What needs to be done =>
For the records that follow, restate each one word for word and leave the images behind.

"""

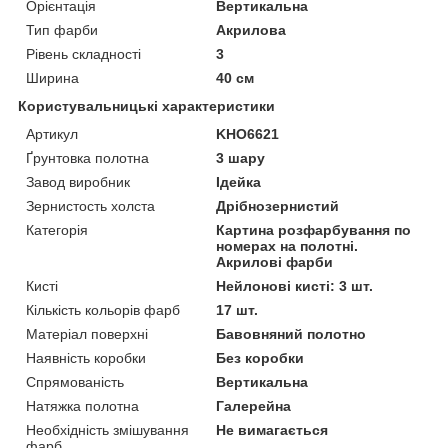
Орієнтація
Вертикальна
Тип фарби
Акрилова
Рівень складності
3
Ширина
40 см
Користувальницькі характеристики
Артикул
KHO6621
Ґрунтовка полотна
3 шару
Завод виробник
Ідейка
Зернистость холста
Дрібнозернистий
Категорія
Картина розфарбування по
номерах на полотні.
Акрилові фарби
Кисті
Нейлонові кисті: 3 шт.
Кількість кольорів фарб
17 шт.
Матеріал поверхні
Бавовняний полотно
Наявність коробки
Без коробки
Спрямованість
Вертикальна
Натяжка полотна
Галерейна
Необхідність змішування
Не вимагається
фарб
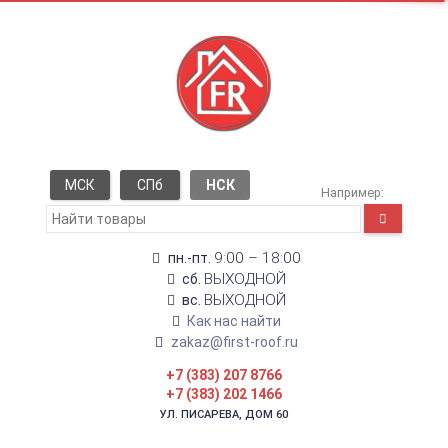
МСК
СПб
НСК
Например:
9:00 – 18:00
пн.-пт.
ВЫХОДНОЙ
сб.
ВЫХОДНОЙ
вс.
Как нас найти
zakaz@first-roof.ru
+7 (383) 207 8766
+7 (383) 202 1466
УЛ. ПИСАРЕВА, ДОМ 60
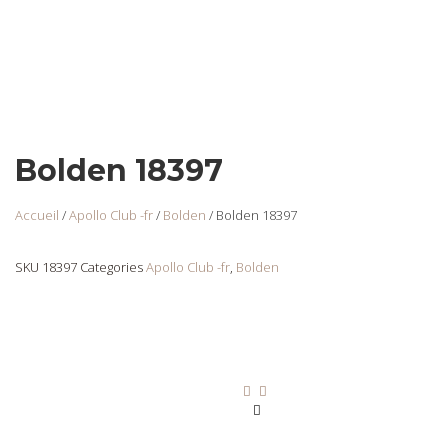
Bolden 18397
Accueil
/
Apollo Club -fr
/
Bolden
/ Bolden 18397
SKU
18397
Categories
Apollo Club -fr
,
Bolden
Bolden 18398
Login
to view
prices
Ajouter au panier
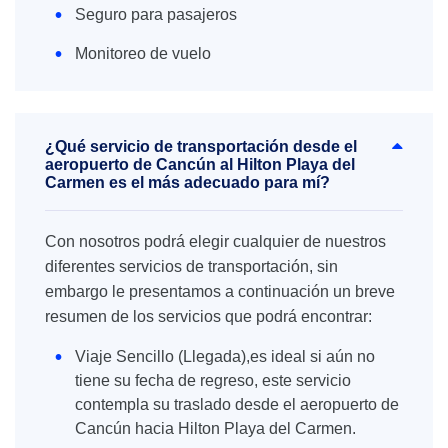
Seguro para pasajeros
Monitoreo de vuelo
¿Qué servicio de transportación desde el
aeropuerto de Cancún al Hilton Playa del
Carmen es el más adecuado para mí?
Con nosotros podrá elegir cualquier de nuestros
diferentes servicios de transportación, sin
embargo le presentamos a continuación un breve
resumen de los servicios que podrá encontrar:
Viaje Sencillo (Llegada),es ideal si aún no
tiene su fecha de regreso, este servicio
contempla su traslado desde el aeropuerto de
Cancún hacia Hilton Playa del Carmen.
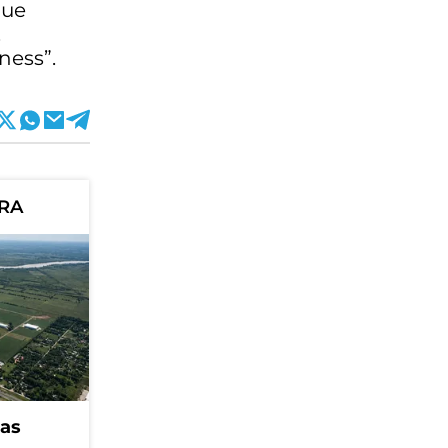
que
.
ness”.
ORA
eas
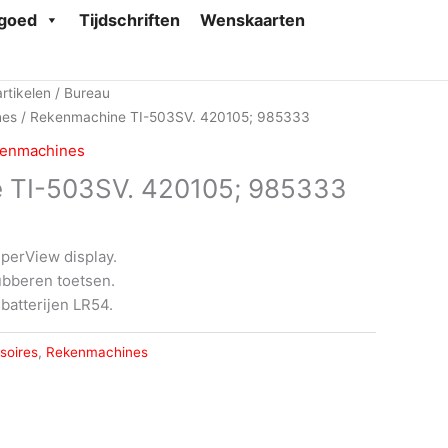
goed
Tijdschriften
Wenskaarten
rtikelen
/
Bureau
nes
/ Rekenmachine TI-503SV. 420105; 985333
enmachines
 TI-503SV. 420105; 985333
uperView display.
ubberen toetsen.
batterijen LR54.
soires
,
Rekenmachines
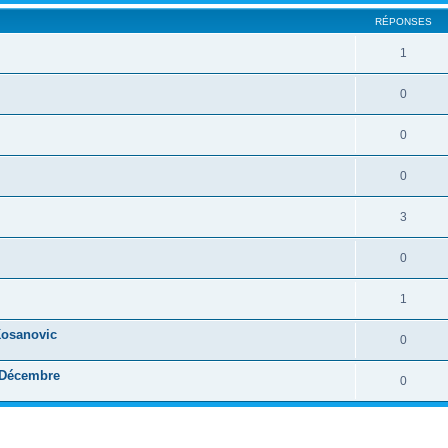
RÉPONSES
1
0
0
0
3
0
1
Kosanovic
0
 Décembre
0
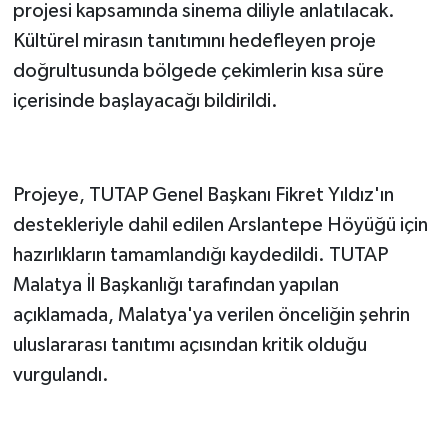
projesi kapsamında sinema diliyle anlatılacak.
Kültürel mirasın tanıtımını hedefleyen proje
doğrultusunda bölgede çekimlerin kısa süre
içerisinde başlayacağı bildirildi.
Projeye, TUTAP Genel Başkanı Fikret Yıldız'ın
destekleriyle dahil edilen Arslantepe Höyüğü için
hazırlıkların tamamlandığı kaydedildi. TUTAP
Malatya İl Başkanlığı tarafından yapılan
açıklamada, Malatya'ya verilen önceliğin şehrin
uluslararası tanıtımı açısından kritik olduğu
vurgulandı.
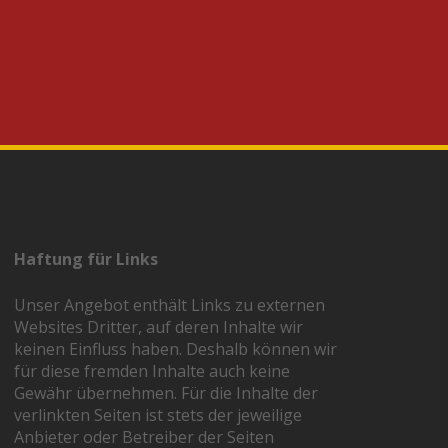
Haftung für Links
Unser Angebot enthält Links zu externen
Websites Dritter, auf deren Inhalte wir
keinen Einfluss haben. Deshalb können wir
für diese fremden Inhalte auch keine
Gewähr übernehmen. Für die Inhalte der
verlinkten Seiten ist stets der jeweilige
Anbieter oder Betreiber der Seiten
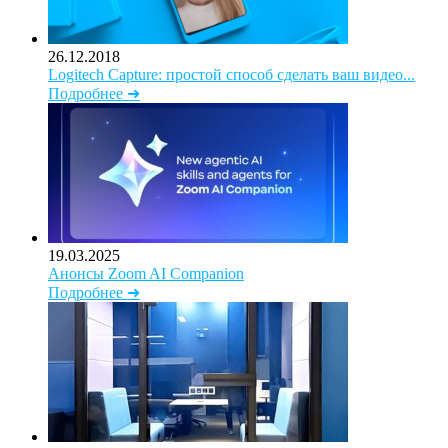
26.12.2018
Logitech Capture: простой способ сделать ваш видео...
Подробнее ➜
19.03.2025
Анонсы Zoom AI Companion
Подробнее ➜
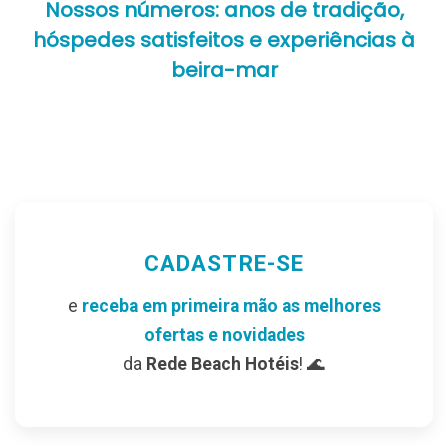
Nossos números: anos de tradição,
hóspedes satisfeitos e experiências à
beira-mar
CADASTRE-SE
e
receba em primeira mão as melhores
ofertas e novidades
da
Rede Beach Hotéis
! 🌊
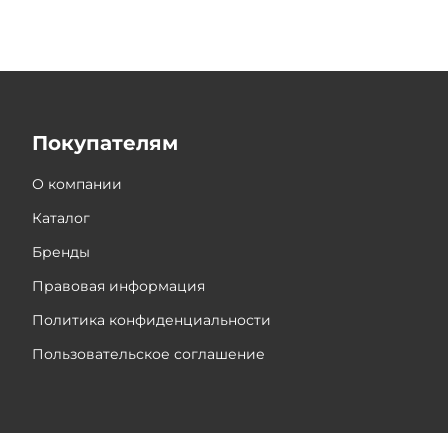
Покупателям
О компании
Каталог
Бренды
Правовая информация
Политика конфиденциальности
Пользовательское соглашение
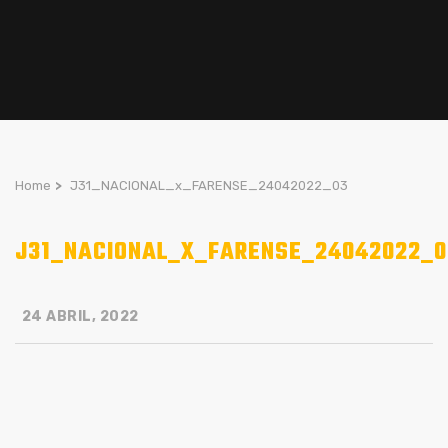
Home
>
J31_NACIONAL_x_FARENSE_24042022_03
J31_NACIONAL_X_FARENSE_24042022_0
24 ABRIL, 2022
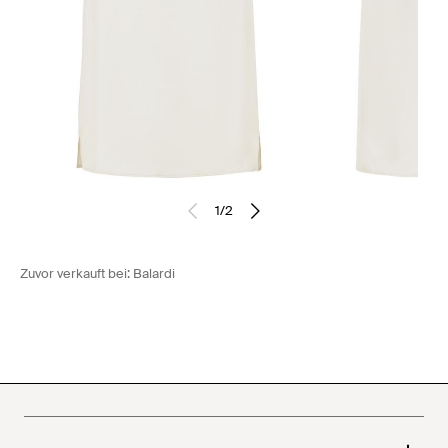
1
/
2
Zuvor verkauft bei:
Balardi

"""

Solution to the problem =>
Орієнтація
Вертикальна
Тип фарби
Акрилова
Рівень складності
3
Ширина
40 см
Користувальницькі характеристики
Артикул
KHO6621
Ґрунтовка полотна
3 шару
Завод виробник
Ідейка
Зернистость холста
Дрібнозернистий
Категорія
Картина розфарбування по
номерах на полотні.
Акрилові фарби
Кисті
Нейлонові кисті: 3 шт.
Кількість кольорів фарб
17 шт.
Матеріал поверхні
Бавовняний полотно
Наявність коробки
Без коробки
Спрямованість
Вертикальна
Натяжка полотна
Галерейна
Необхідність змішування
Не вимагається
фарб
МСК
СПб
НСК
Например:
9:00 – 18:00
пн.-пт.
ВЫХОДНОЙ
сб.
ВЫХОДНОЙ
вс.
Как нас найти
zakaz@first-roof.ru
+7 (383) 207 8766
+7 (383) 202 1466
УЛ. ПИСАРЕВА, ДОМ 60
Bolden 18397
Accueil
/
Apollo Club -fr
/
Bolden
/ Bolden 18397
SKU
18397
Categories
Apollo Club -fr
,
Bolden
Bolden 18398
Login
to view
prices
Ajouter au panier
Seguro para pasajeros
Monitoreo de vuelo
¿Qué servicio de transportación desde el
aeropuerto de Cancún al Hilton Playa del
Carmen es el más adecuado para mí?
Con nosotros podrá elegir cualquier de nuestros
diferentes servicios de transportación, sin
embargo le presentamos a continuación un breve
resumen de los servicios que podrá encontrar:
Viaje Sencillo (Llegada),es ideal si aún no
tiene su fecha de regreso, este servicio
contempla su traslado desde el aeropuerto de
Cancún hacia Hilton Playa del Carmen.
que
.
ness”.
ORA
eas
goed
Tijdschriften
Wenskaarten
rtikelen
/
Bureau
nes
/ Rekenmachine TI-503SV. 420105; 985333
enmachines
 TI-503SV. 420105; 985333
uperView display.
ubberen toetsen.
batterijen LR54.
soires
,
Rekenmachines
RÉPONSES
1
0
0
0
3
0
1
Kosanovic
0
 Décembre
0
projesi kapsamında sinema diliyle anlatılacak.
Kültürel mirasın tanıtımını hedefleyen proje
doğrultusunda bölgede çekimlerin kısa süre
içerisinde başlayacağı bildirildi.
Projeye, TUTAP Genel Başkanı Fikret Yıldız'ın
destekleriyle dahil edilen Arslantepe Höyüğü için
hazırlıkların tamamlandığı kaydedildi. TUTAP
Malatya İl Başkanlığı tarafından yapılan
açıklamada, Malatya'ya verilen önceliğin şehrin
uluslararası tanıtımı açısından kritik olduğu
vurgulandı.
Haftung für Links
Unser Angebot enthält Links zu externen
Websites Dritter, auf deren Inhalte wir
keinen Einfluss haben. Deshalb können wir
für diese fremden Inhalte auch keine
Gewähr übernehmen. Für die Inhalte der
verlinkten Seiten ist stets der jeweilige
Anbieter oder Betreiber der Seiten
26.12.2018
Logitech Capture: простой способ сделать ваш видео...
Подробнее ➜
19.03.2025
Анонсы Zoom AI Companion
Подробнее ➜
Nossos números: anos de tradição,
hóspedes satisfeitos e experiências à
beira-mar
CADASTRE-SE
e
receba em primeira mão as melhores
ofertas e novidades
da
Rede Beach Hotéis
! 🌊
Покупателям
О компании
Каталог
Бренды
Правовая информация
Политика конфиденциальности
Пользовательское соглашение
Home
>
J31_NACIONAL_x_FARENSE_24042022_03
J31_NACIONAL_X_FARENSE_24042022_0
24 ABRIL, 2022
1
/
2
Zuvor verkauft bei:
Balardi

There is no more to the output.